Moreover, Modi is far stronger and more loved now than he was five years ago when Delhi elections were held. And in these last five years, Kejriwal’s sheen has somewhat waned.
Using Modi in Delhi is easier than it sounds. Kejriwal has belligerently and consistently challenged the Prime Minister, an attempt to punch above his weight of just being a chief minister and still project himself as an opposition leader who can match up to Modi.
Remember what can only be described as an amusing outburst calling PM Modi a “coward and psychopath” on Twitter?
Modi is a coward and a psycopath
— Arvind Kejriwal (@ArvindKejriwal) December 15, 2015
Or remember his several run-ins with the Modi government over division of powers between Delhi and the Centre? A virulent tendency that he seems to have now temporarily put on hold ever since the BJP’s stunning performance in this year’s Lok Sabha elections.
Moreover, Kejriwal is no Rahul Gandhi. He will put up more than just a fight in the elections, on the basis of flaunting his five-year record, announcing freebies, engaging in refreshing brand of street politics and hold over crucial constituencies. The BJP knows the Delhi elections might not be a walkover for Modi and even the possibility of losing in a straight fight with Kejriwal can be a huge embarrassment to him, causing a dent in his Teflon-coated image and giving the Delhi chief minister a serious reason to gloat and shine.

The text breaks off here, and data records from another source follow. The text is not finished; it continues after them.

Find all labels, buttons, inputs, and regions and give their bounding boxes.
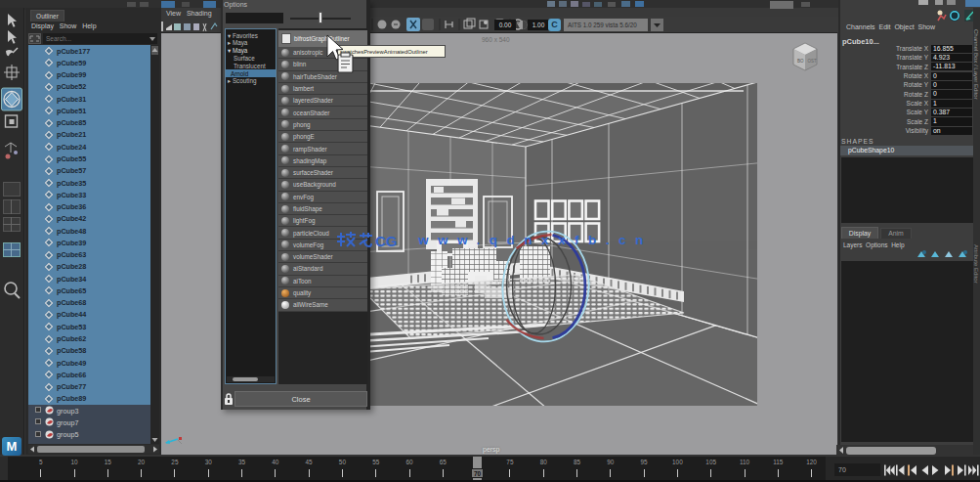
svg-text:CG: CG <box>375 233 398 249</box>
svg-text:OST: OST <box>808 59 818 64</box>
svg-text:BO: BO <box>797 59 804 64</box>
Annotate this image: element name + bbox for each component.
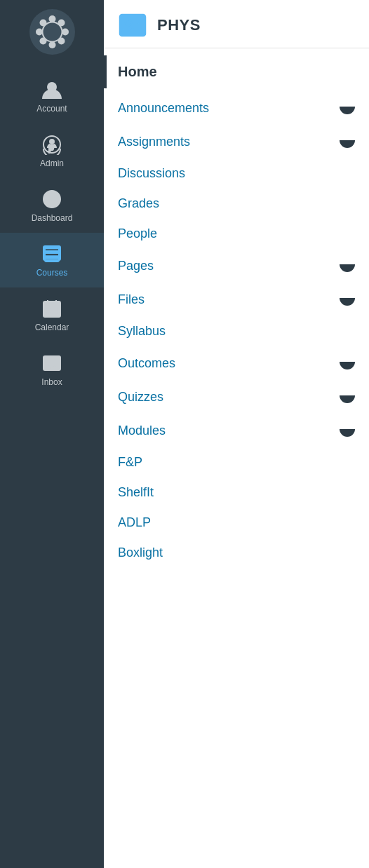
- nav-link-text-fp: F&P: [118, 455, 142, 470]
- account-icon: [41, 79, 63, 101]
- svg-point-26: [47, 308, 49, 311]
- nav-link-pages[interactable]: Pages: [104, 249, 369, 283]
- nav-link-text-announcements: Announcements: [118, 101, 209, 116]
- svg-point-39: [126, 20, 131, 25]
- courses-label: Courses: [36, 268, 68, 278]
- sidebar-item-courses[interactable]: Courses: [0, 233, 104, 287]
- sidebar-item-inbox[interactable]: Inbox: [0, 342, 104, 397]
- nav-badge-modules: [340, 421, 355, 440]
- dashboard-label: Dashboard: [32, 213, 73, 223]
- nav-badge-pages: [340, 257, 355, 275]
- svg-rect-47: [340, 290, 355, 298]
- nav-link-text-outcomes: Outcomes: [118, 356, 175, 371]
- nav-link-text-people: People: [118, 226, 157, 241]
- nav-link-quizzes[interactable]: Quizzes: [104, 380, 369, 414]
- nav-link-people[interactable]: People: [104, 219, 369, 249]
- course-nav: Home Announcements Assignments Discussio…: [104, 48, 369, 575]
- nav-link-shelfit[interactable]: ShelfIt: [104, 477, 369, 508]
- course-header: PHYS: [104, 0, 369, 48]
- main-content: PHYS Home Announcements Assignments Disc…: [104, 0, 369, 868]
- nav-link-text-quizzes: Quizzes: [118, 390, 163, 405]
- svg-point-3: [48, 41, 55, 48]
- inbox-icon: [41, 352, 63, 374]
- inbox-label: Inbox: [41, 377, 62, 387]
- course-title: PHYS: [157, 16, 201, 34]
- nav-link-text-boxlight: Boxlight: [118, 545, 163, 560]
- svg-rect-51: [340, 388, 355, 395]
- svg-point-5: [62, 28, 69, 35]
- nav-link-text-assignments: Assignments: [118, 135, 190, 149]
- svg-rect-38: [120, 15, 145, 36]
- svg-rect-49: [340, 354, 355, 362]
- nav-link-text-adlp: ADLP: [118, 515, 151, 530]
- nav-link-adlp[interactable]: ADLP: [104, 508, 369, 538]
- svg-rect-45: [340, 257, 355, 264]
- nav-link-modules[interactable]: Modules: [104, 414, 369, 447]
- svg-rect-53: [340, 421, 355, 429]
- nav-badge-files: [340, 290, 355, 308]
- svg-point-29: [47, 312, 49, 314]
- svg-point-30: [51, 312, 53, 314]
- svg-point-31: [55, 312, 58, 314]
- svg-point-28: [55, 308, 58, 311]
- sidebar-item-calendar[interactable]: Calendar: [0, 287, 104, 342]
- sidebar-item-dashboard[interactable]: Dashboard: [0, 178, 104, 233]
- svg-point-4: [36, 28, 43, 35]
- svg-point-9: [39, 37, 46, 44]
- nav-link-text-syllabus: Syllabus: [118, 324, 166, 339]
- nav-link-announcements[interactable]: Announcements: [104, 91, 369, 125]
- dashboard-icon: [41, 188, 63, 210]
- nav-badge-quizzes: [340, 388, 355, 406]
- nav-home[interactable]: Home: [104, 55, 369, 88]
- nav-link-boxlight[interactable]: Boxlight: [104, 538, 369, 568]
- svg-point-2: [48, 15, 55, 22]
- nav-link-assignments[interactable]: Assignments: [104, 125, 369, 158]
- calendar-icon: [41, 297, 63, 320]
- nav-link-files[interactable]: Files: [104, 283, 369, 316]
- courses-icon: [41, 243, 63, 265]
- course-image-icon: [118, 13, 147, 38]
- nav-link-text-pages: Pages: [118, 259, 154, 273]
- sidebar: Account Admin Dashboard: [0, 0, 104, 868]
- nav-badge-outcomes: [340, 354, 355, 372]
- svg-point-7: [58, 37, 65, 44]
- svg-rect-41: [340, 99, 355, 107]
- nav-links-container: Announcements Assignments DiscussionsGra…: [104, 91, 369, 568]
- svg-point-27: [51, 308, 53, 311]
- calendar-label: Calendar: [35, 323, 69, 332]
- sidebar-item-account[interactable]: Account: [0, 69, 104, 123]
- nav-badge-announcements: [340, 99, 355, 117]
- nav-link-outcomes[interactable]: Outcomes: [104, 346, 369, 380]
- canvas-logo[interactable]: [27, 7, 76, 56]
- svg-point-6: [39, 19, 46, 26]
- nav-link-text-modules: Modules: [118, 423, 166, 438]
- svg-point-11: [50, 140, 54, 144]
- svg-rect-43: [340, 133, 355, 140]
- nav-link-syllabus[interactable]: Syllabus: [104, 316, 369, 346]
- nav-link-text-files: Files: [118, 292, 145, 307]
- admin-label: Admin: [40, 158, 64, 168]
- account-label: Account: [36, 104, 67, 114]
- nav-link-text-shelfit: ShelfIt: [118, 485, 154, 500]
- nav-link-text-grades: Grades: [118, 196, 159, 211]
- nav-link-grades[interactable]: Grades: [104, 189, 369, 219]
- admin-icon: [41, 133, 63, 156]
- sidebar-item-admin[interactable]: Admin: [0, 123, 104, 178]
- nav-link-fp[interactable]: F&P: [104, 447, 369, 477]
- nav-link-discussions[interactable]: Discussions: [104, 158, 369, 189]
- svg-point-8: [58, 19, 65, 26]
- nav-link-text-discussions: Discussions: [118, 166, 185, 181]
- nav-badge-assignments: [340, 133, 355, 151]
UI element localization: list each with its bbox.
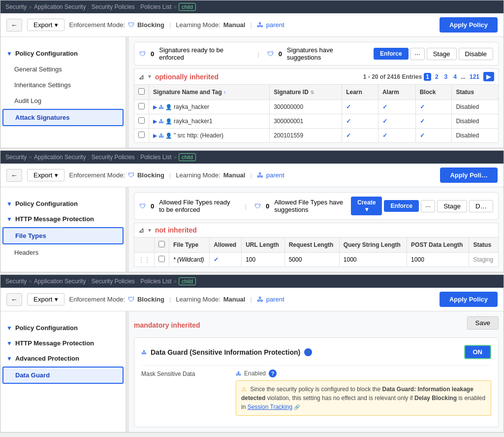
enforce-button-2[interactable]: Enforce — [384, 200, 419, 212]
sidebar-item-data-guard[interactable]: Data Guard — [2, 367, 124, 384]
row-cb-2[interactable] — [138, 117, 145, 124]
export-button-3[interactable]: Export ▾ — [27, 293, 64, 305]
bc-policies-list[interactable]: Policies List — [140, 3, 171, 10]
block-check-r3: ✓ — [420, 132, 425, 139]
bc-app-security-3[interactable]: Application Security — [34, 278, 86, 285]
back-button-2[interactable]: ← — [6, 169, 22, 182]
breadcrumb-bar-1: Security » Application Security : Securi… — [0, 0, 504, 13]
apply-policy-button-1[interactable]: Apply Policy — [440, 17, 498, 33]
advanced-protection-header[interactable]: ▼ Advanced Protection — [0, 351, 126, 366]
content-panel-2: 🛡 0 Allowed File Types ready to be enfor… — [129, 187, 504, 272]
apply-policy-button-2[interactable]: Apply Poli… — [440, 168, 498, 183]
sidebar-item-file-types[interactable]: File Types — [2, 227, 124, 244]
shield-icon-3: 🛡 — [128, 296, 134, 303]
back-button-1[interactable]: ← — [6, 19, 22, 32]
stage-button-1[interactable]: Stage — [427, 48, 457, 60]
filter-icon-2[interactable]: ⊿ — [138, 226, 144, 234]
help-icon-mask[interactable]: ? — [269, 370, 277, 377]
http-protection-label-3: HTTP Message Protection — [15, 339, 94, 347]
toggle-icon-pc-1: ▼ — [6, 50, 12, 57]
bc-app-security[interactable]: Application Security — [34, 3, 86, 10]
bc-child: child — [179, 3, 196, 11]
shield-sm-icon-1: 🛡 — [139, 50, 146, 58]
content-panel-3: mandatory inherited Save 🖧 Data Guard (S… — [129, 311, 504, 432]
drag-handle-ft1[interactable]: ⋮⋮ — [138, 256, 150, 263]
sidebar-item-general-settings[interactable]: General Settings — [2, 62, 124, 77]
policy-config-header-1[interactable]: ▼ Policy Configuration — [0, 46, 126, 61]
bc-security-policies-3[interactable]: Security Policies — [92, 278, 135, 285]
col-allowed: Allowed — [210, 237, 242, 253]
bc-security-policies[interactable]: Security Policies — [92, 3, 135, 10]
parent-link-1[interactable]: parent — [266, 21, 284, 29]
create-button[interactable]: Create ▾ — [351, 197, 382, 215]
help-icon-dg[interactable]: ? — [304, 348, 312, 356]
page-1[interactable]: 1 — [424, 73, 431, 81]
advanced-protection-label: Advanced Protection — [15, 355, 79, 362]
filter-row-1: ⊿ ▾ optionally inherited 1 - 20 of 2416 … — [134, 68, 499, 84]
toolbar-1: ← Export ▾ Enforcement Mode: 🛡 Blocking … — [0, 13, 504, 37]
disable-button-1[interactable]: Disable — [459, 48, 493, 60]
bc-child-2: child — [179, 153, 196, 161]
bc-child-3: child — [179, 277, 196, 285]
sidebar-item-audit-log[interactable]: Audit Log — [2, 93, 124, 108]
select-all-cb-ft[interactable] — [158, 241, 165, 247]
page-2[interactable]: 2 — [433, 73, 441, 81]
more-button-1[interactable]: ··· — [410, 48, 425, 60]
expand-icon-2[interactable]: ▶ — [153, 118, 157, 125]
bc-app-security-2[interactable]: Application Security — [34, 154, 86, 161]
parent-link-3[interactable]: parent — [266, 296, 284, 303]
dg-header-row: mandatory inherited Save — [134, 316, 499, 334]
col-drag — [134, 237, 155, 253]
ft-row-cb-1[interactable] — [158, 256, 165, 262]
more-button-2[interactable]: ··· — [421, 200, 435, 212]
chevron-down-icon-1: ▾ — [55, 21, 58, 29]
row-cb-3[interactable] — [138, 132, 145, 138]
bc-security[interactable]: Security — [5, 3, 27, 10]
col-status: Status — [452, 85, 499, 100]
session-tracking-link[interactable]: Session Tracking — [248, 403, 292, 410]
select-all-cb-1[interactable] — [138, 88, 145, 95]
policy-config-header-3[interactable]: ▼ Policy Configuration — [0, 320, 126, 336]
user-icon-r2: 👤 — [165, 118, 172, 125]
expand-icon-3[interactable]: ▶ — [153, 133, 157, 139]
apply-policy-button-3[interactable]: Apply Policy — [440, 292, 498, 307]
save-button[interactable]: Save — [467, 316, 499, 330]
parent-link-2[interactable]: parent — [266, 171, 284, 179]
group-icon-r2: 🖧 — [158, 118, 164, 124]
sidebar-item-attack-signatures[interactable]: Attack Signatures — [2, 109, 124, 126]
stage-button-2[interactable]: Stage — [437, 200, 467, 212]
export-button-2[interactable]: Export ▾ — [27, 169, 64, 181]
shield-sm-icon-3: 🛡 — [139, 202, 146, 210]
block-check-r1: ✓ — [420, 103, 425, 110]
table-row: ▶ 🖧 👤 rayka_hacker1 300000001 ✓ ✓ ✓ Disa… — [134, 114, 499, 129]
page-121[interactable]: 121 — [468, 73, 481, 81]
file-types-section: Security » Application Security : Securi… — [0, 150, 504, 272]
http-protection-header-3[interactable]: ▼ HTTP Message Protection — [0, 336, 126, 351]
sidebar-item-headers[interactable]: Headers — [2, 245, 124, 260]
ft-url-len-1: 100 — [242, 253, 285, 267]
row-cb-1[interactable] — [138, 103, 145, 109]
enforce-button-1[interactable]: Enforce — [374, 48, 409, 60]
bc-policies-list-2[interactable]: Policies List — [140, 154, 171, 161]
policy-config-header-2[interactable]: ▼ Policy Configuration — [0, 196, 126, 211]
export-button-1[interactable]: Export ▾ — [27, 19, 64, 31]
dg-toggle-button[interactable]: ON — [464, 345, 492, 359]
expand-icon-1[interactable]: ▶ — [153, 104, 157, 110]
col-post-data-length: POST Data Length — [407, 237, 469, 253]
col-alarm: Alarm — [378, 85, 415, 100]
sig-name-r1: rayka_hacker — [174, 103, 209, 110]
sidebar-item-inheritance-settings[interactable]: Inheritance Settings — [2, 77, 124, 93]
col-query-string-length: Query String Length — [339, 237, 407, 253]
bc-policies-list-3[interactable]: Policies List — [140, 278, 171, 285]
back-button-3[interactable]: ← — [6, 293, 22, 306]
http-protection-header[interactable]: ▼ HTTP Message Protection — [0, 211, 126, 227]
bc-security-3[interactable]: Security — [5, 278, 27, 285]
page-4[interactable]: 4 — [451, 73, 459, 81]
disable-button-2[interactable]: D… — [469, 200, 493, 212]
bc-security-policies-2[interactable]: Security Policies — [92, 154, 135, 161]
bc-security-2[interactable]: Security — [5, 154, 27, 161]
page-next-btn-1[interactable]: ▶ — [483, 72, 494, 81]
sig-name-r3: " src http: (Header) — [174, 132, 223, 139]
page-3[interactable]: 3 — [442, 73, 450, 81]
filter-icon-1[interactable]: ⊿ — [138, 73, 144, 81]
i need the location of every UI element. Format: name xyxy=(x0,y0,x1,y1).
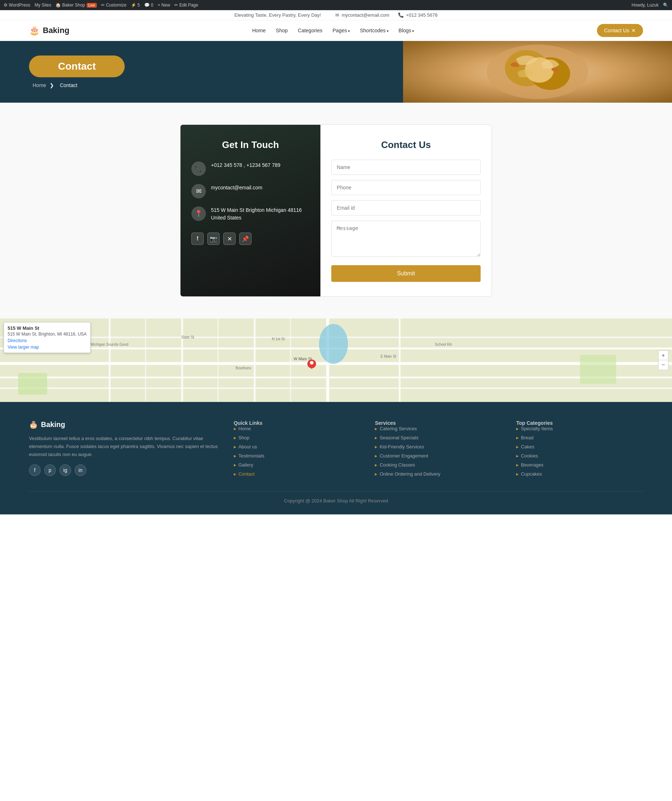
footer-link-testimonials[interactable]: Testimonials xyxy=(234,453,361,458)
svg-point-18 xyxy=(319,324,348,364)
list-item: Contact xyxy=(234,471,361,477)
hero-content: Contact Home ❯ Contact xyxy=(29,56,125,88)
main-header: 🎂 Baking Home Shop Categories Pages Shor… xyxy=(0,20,672,41)
phone-input[interactable] xyxy=(331,180,481,195)
footer-social-icons: f p ig in xyxy=(29,464,219,476)
contact-us-label: Contact Us xyxy=(604,27,629,34)
admin-new[interactable]: + New xyxy=(158,3,170,8)
services-list: Catering Services Seasonal Specials Kid-… xyxy=(375,426,502,477)
contact-us-button[interactable]: Contact Us ✕ xyxy=(597,24,643,37)
phone-icon: 📞 xyxy=(398,12,404,18)
footer-cat-specialty[interactable]: Specialty Items xyxy=(516,426,643,431)
nav-home[interactable]: Home xyxy=(252,27,266,34)
email-input[interactable] xyxy=(331,200,481,216)
list-item: Catering Services xyxy=(375,426,502,431)
contact-address-item: 📍 515 W Main St Brighton Michigan 48116 … xyxy=(191,206,310,222)
top-phone: 📞 +012 345 5678 xyxy=(398,12,438,18)
main-content: Get In Touch 📞 +012 345 578 , +1234 567 … xyxy=(0,103,672,318)
breadcrumb-home[interactable]: Home xyxy=(33,82,46,88)
top-bar: Elevating Taste, Every Pastry, Every Day… xyxy=(0,10,672,20)
svg-rect-9 xyxy=(0,388,672,389)
name-input[interactable] xyxy=(331,159,481,175)
footer-service-catering[interactable]: Catering Services xyxy=(375,426,502,431)
contact-left-panel: Get In Touch 📞 +012 345 578 , +1234 567 … xyxy=(181,125,321,296)
message-textarea[interactable] xyxy=(331,220,481,257)
nav-blogs[interactable]: Blogs xyxy=(399,27,411,34)
instagram-icon[interactable]: 📷 xyxy=(207,233,220,245)
admin-search-icon[interactable]: 🔍 xyxy=(663,3,668,8)
admin-bar: ⚙ WordPress My Sites 🏠 Baker Shop Live ✏… xyxy=(0,0,672,10)
logo-icon: 🎂 xyxy=(29,26,40,35)
pastry-visual xyxy=(403,41,672,103)
map-section: W Main St Bourbons E Main St Michigan So… xyxy=(0,318,672,402)
nav-pages[interactable]: Pages xyxy=(332,27,347,34)
list-item: Home xyxy=(234,426,361,431)
footer-cat-bread[interactable]: Bread xyxy=(516,435,643,441)
categories-list: Specialty Items Bread Cakes Cookies Beve… xyxy=(516,426,643,477)
footer-link-gallery[interactable]: Gallery xyxy=(234,462,361,468)
svg-text:Michigan Sounds Good: Michigan Sounds Good xyxy=(91,343,128,346)
list-item: Kid-Friendly Services xyxy=(375,444,502,449)
nav-shortcodes[interactable]: Shortcodes xyxy=(360,27,386,34)
submit-button[interactable]: Submit xyxy=(331,265,481,282)
footer-logo: 🎂 Baking xyxy=(29,420,219,429)
footer-service-cooking[interactable]: Cooking Classes xyxy=(375,462,502,468)
footer: 🎂 Baking Vestibulum laoreet tellus a ero… xyxy=(0,402,672,515)
svg-rect-20 xyxy=(580,355,616,384)
map-zoom-out[interactable]: − xyxy=(659,360,668,370)
svg-text:School Rd: School Rd xyxy=(435,343,452,346)
footer-instagram-icon[interactable]: ig xyxy=(59,464,71,476)
footer-cat-cupcakes[interactable]: Cupcakes xyxy=(516,471,643,477)
footer-linkedin-icon[interactable]: in xyxy=(75,464,86,476)
facebook-icon[interactable]: f xyxy=(191,233,204,245)
footer-service-seasonal[interactable]: Seasonal Specials xyxy=(375,435,502,441)
map-larger-link[interactable]: View larger map xyxy=(8,345,87,350)
footer-cat-cookies[interactable]: Cookies xyxy=(516,453,643,458)
map-directions-link[interactable]: Directions xyxy=(8,338,27,343)
admin-edit-page[interactable]: ✏ Edit Page xyxy=(174,3,198,8)
footer-service-kid[interactable]: Kid-Friendly Services xyxy=(375,444,502,449)
footer-cat-beverages[interactable]: Beverages xyxy=(516,462,643,468)
footer-description: Vestibulum laoreet tellus a eros sodales… xyxy=(29,434,219,458)
footer-logo-icon: 🎂 xyxy=(29,420,38,429)
x-twitter-icon[interactable]: ✕ xyxy=(223,233,236,245)
footer-service-ordering[interactable]: Online Ordering and Delivery xyxy=(375,471,502,477)
contact-right-panel: Contact Us Submit xyxy=(321,125,491,296)
list-item: Shop xyxy=(234,435,361,441)
contact-address-text: 515 W Main St Brighton Michigan 48116 Un… xyxy=(211,206,310,222)
admin-baker-shop[interactable]: 🏠 Baker Shop Live xyxy=(55,3,96,8)
footer-link-home[interactable]: Home xyxy=(234,426,361,431)
admin-5[interactable]: ⚡ 5 xyxy=(131,3,140,8)
footer-logo-text: Baking xyxy=(41,420,65,429)
nav-shop[interactable]: Shop xyxy=(276,27,288,34)
admin-customize[interactable]: ✏ Customize xyxy=(101,3,127,8)
breadcrumb-separator: ❯ xyxy=(50,82,54,88)
footer-link-shop[interactable]: Shop xyxy=(234,435,361,441)
map-zoom-in[interactable]: + xyxy=(659,351,668,360)
admin-comments[interactable]: 💬 0 xyxy=(144,3,153,8)
map-address-detail: 515 W Main St, Brighton, MI 48116, USA xyxy=(8,331,87,337)
list-item: Specialty Items xyxy=(516,426,643,431)
footer-cat-cakes[interactable]: Cakes xyxy=(516,444,643,449)
footer-brand-col: 🎂 Baking Vestibulum laoreet tellus a ero… xyxy=(29,420,219,480)
nav-categories[interactable]: Categories xyxy=(298,27,322,34)
footer-pinterest-icon[interactable]: p xyxy=(44,464,56,476)
footer-service-engagement[interactable]: Customer Engagement xyxy=(375,453,502,458)
logo[interactable]: 🎂 Baking xyxy=(29,26,69,35)
wp-icon[interactable]: ⚙ WordPress xyxy=(4,3,30,8)
footer-link-contact[interactable]: Contact xyxy=(234,471,361,477)
services-heading: Services xyxy=(375,420,502,426)
footer-link-about[interactable]: About us xyxy=(234,444,361,449)
footer-bottom: Copyright @ 2024 Baker Shop All Right Re… xyxy=(29,491,643,503)
footer-services-col: Services Catering Services Seasonal Spec… xyxy=(375,420,502,480)
contact-phone-item: 📞 +012 345 578 , +1234 567 789 xyxy=(191,161,310,176)
admin-my-sites[interactable]: My Sites xyxy=(34,3,51,8)
contact-card: Get In Touch 📞 +012 345 578 , +1234 567 … xyxy=(180,124,492,297)
quick-links-list: Home Shop About us Testimonials Gallery … xyxy=(234,426,361,477)
pinterest-icon[interactable]: 📌 xyxy=(239,233,252,245)
breadcrumb-current: Contact xyxy=(60,82,77,88)
footer-facebook-icon[interactable]: f xyxy=(29,464,41,476)
list-item: Gallery xyxy=(234,462,361,468)
email-icon: ✉ xyxy=(335,12,339,18)
name-field-group xyxy=(331,159,481,175)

Delhi isn’t going to be like Uttar Pradesh, where it was Modi versus a gathbandhan that he sought to portray as one that came together only to bring him down. It also won’t be like Tripura, where Modi was trying to dismantle a decades-old regime in a state where the BJP has no base. In fact, it won’t even be like West Bengal in 2021 where the ‘Mamata Banerjee versus Narendra Modi’ fight still gives the latter more room to justify not winning, given it is a state where the BJP has never ever held ground.
Merely making a good attempt against Kejriwal won’t be enough. He isn’t any naamdar (entitled dynast). He also isn’t perceived to be corrupt. Both Modi and Kejriwal have risen on their own and built their politics as well as popularity through their unique approach. So, losing to Kejriwal would mean Modi has been decisively defeated by someone who is absolutely on the same level, but has just managed to play the game better.
Lack of options
Besides other bottlenecks, the BJP also has fewer faces (if any) in Delhi.
Union Minister Harsh Vardhan, who is a Member of Parliament from the Chandni Chowk Lok Sabha constituency, had failed to deliver a decisive win as the BJP’s chief ministerial face in the 2013 polls. He is affable, but hardly the mass leader the BJP needs to counter Kejriwal.
Delhi BJP chief Manoj Tiwari is all colourful and newsy, with a strong Poorvanchali vote base, but little else. It’s other Delhi MPs — like Meenakshi Lekhi who may have done well for herself by defeating Congress bigwig Ajay Maken, but has little else going for her.
Former Delhi BJP president Satish Upadhyay is also a lightweight in the current context.
Delhi is no Rajasthan, or Madhya Pradesh, Chhattisgarh, Maharashtra or Haryana, where the BJP has powerful regional leaders it can count on. In the national capital, Modi seems to be the BJP’s best bet. And yet paradoxically, it is Modi who could end up exposing its biggest weakness if Kejriwal manages to trounce the unconquerable Prime Minister.